Students, teachers and staff at Louisa County Public Schools kicked off a new approach to education on Aug. 13 that combines blended learning and a virtual academy.

At Moss-Nuckols Elementary School, the hand sanitizer dispensers were filled, the thermometer was ready to take people’s temperatures at the door, and new floor decals reminding occupants to maintain social distance were secured firmly to the floors. 

Inside the classrooms, teachers made sure students had their pencils, crayons, glue and paper and reviewed classroom rules. It almost seemed like a typical first day of school, except class sizes were far smaller than normal, everyone had masks on and students sat at desks spaced six feet apart.  
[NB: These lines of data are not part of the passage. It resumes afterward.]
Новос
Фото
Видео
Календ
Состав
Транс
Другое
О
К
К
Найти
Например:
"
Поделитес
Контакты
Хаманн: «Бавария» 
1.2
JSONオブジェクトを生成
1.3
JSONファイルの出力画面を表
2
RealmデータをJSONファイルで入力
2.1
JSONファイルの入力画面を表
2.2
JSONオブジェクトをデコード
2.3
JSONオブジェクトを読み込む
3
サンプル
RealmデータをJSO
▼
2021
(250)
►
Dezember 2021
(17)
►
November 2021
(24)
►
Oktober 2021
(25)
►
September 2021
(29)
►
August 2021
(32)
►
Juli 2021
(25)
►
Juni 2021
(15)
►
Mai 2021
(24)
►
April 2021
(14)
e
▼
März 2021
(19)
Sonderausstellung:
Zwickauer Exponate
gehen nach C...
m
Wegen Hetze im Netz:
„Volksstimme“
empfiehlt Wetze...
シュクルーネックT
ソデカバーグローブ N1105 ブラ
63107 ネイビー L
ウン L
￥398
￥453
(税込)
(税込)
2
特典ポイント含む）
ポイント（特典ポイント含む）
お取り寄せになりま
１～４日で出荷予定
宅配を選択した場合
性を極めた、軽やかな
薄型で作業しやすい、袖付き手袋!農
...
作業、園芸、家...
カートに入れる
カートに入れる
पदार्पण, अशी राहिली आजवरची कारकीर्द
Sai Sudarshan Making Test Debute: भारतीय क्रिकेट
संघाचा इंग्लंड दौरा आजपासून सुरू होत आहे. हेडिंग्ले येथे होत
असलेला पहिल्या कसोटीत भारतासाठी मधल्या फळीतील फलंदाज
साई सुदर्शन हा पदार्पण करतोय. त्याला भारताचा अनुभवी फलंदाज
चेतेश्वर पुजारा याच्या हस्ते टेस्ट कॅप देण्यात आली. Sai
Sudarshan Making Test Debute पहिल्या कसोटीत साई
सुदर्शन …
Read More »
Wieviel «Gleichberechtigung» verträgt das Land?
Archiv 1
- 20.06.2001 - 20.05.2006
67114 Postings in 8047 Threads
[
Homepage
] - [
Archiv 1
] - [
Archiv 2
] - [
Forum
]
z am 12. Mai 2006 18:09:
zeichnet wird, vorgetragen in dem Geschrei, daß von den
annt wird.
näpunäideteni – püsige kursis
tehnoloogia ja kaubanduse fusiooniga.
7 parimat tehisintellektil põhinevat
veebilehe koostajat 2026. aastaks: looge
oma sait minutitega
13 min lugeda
One teacher introduced a new rule to her students: Make eye contact when speaking to someone, and speak loudly and clearly, because masks can make it difficult for your classmates to hear you.

In Elizabeth Patrick’s fourth-grade classroom, the students filled out a questionnaire on the computer. This activity is usually completed on paper, but Patrick explained that more will be done digitally to cut down on paper and the germs it may carry. The young learners raised their hands when they had a question, and Patrick would go over to assist them. 

In another classroom a few doors down, April Whipp’s fifth-grade class was entirely virtual. She stood in an empty classroom that, on any normal first day of school, would be filled with students chatting excitedly. This year, however, it was empty save for Whipp in the front of her classroom talking animatedly with her students on her laptop screen. 

She also went over class rules, asking her students what they thought would be the best way to get her attention. 

“Should you use jazz hands to get my attention?” she asked them. 

Her class quickly vetoed that idea, giggling. 

After offering other solutions involving silly faces, her class ultimately decided that the classic hand raise would be the best way to go, with one small tweak: It was important they raised their hands, but not too high—they have to make sure their hands are in the frame of their screens, so she can see them. 

The students in the blended learning program who were in school on Aug. 13 would learn at home the next day. To help ensure access to classwork, every student was given a tablet or laptop to download assignments before leaving for home. Mobile internet stations have also been set up throughout the county. There’s also a technology hotline available for parents, in the event students experience technical difficulties. 

Though this year is anything but conventional, Superintendent Doug Straley reminded those present that his staff are accustomed to challenges. 

“We're so proud of each other in this community of how we are able to come together in the midst of crisis time and time again to make it work,” he said. “During the 2011 earthquake, this community came together to rebuild schools and recreate what schools look like … And this process has been somewhat similar.”

The first bell of school has rung, and only time will tell what the next few months will bring. Straley emphasized his commitment to transparency and assured parents and guardians that the schools community will gauge the situation on a daily basis and will continue working with the Thomas Jefferson Health District to inform protocol.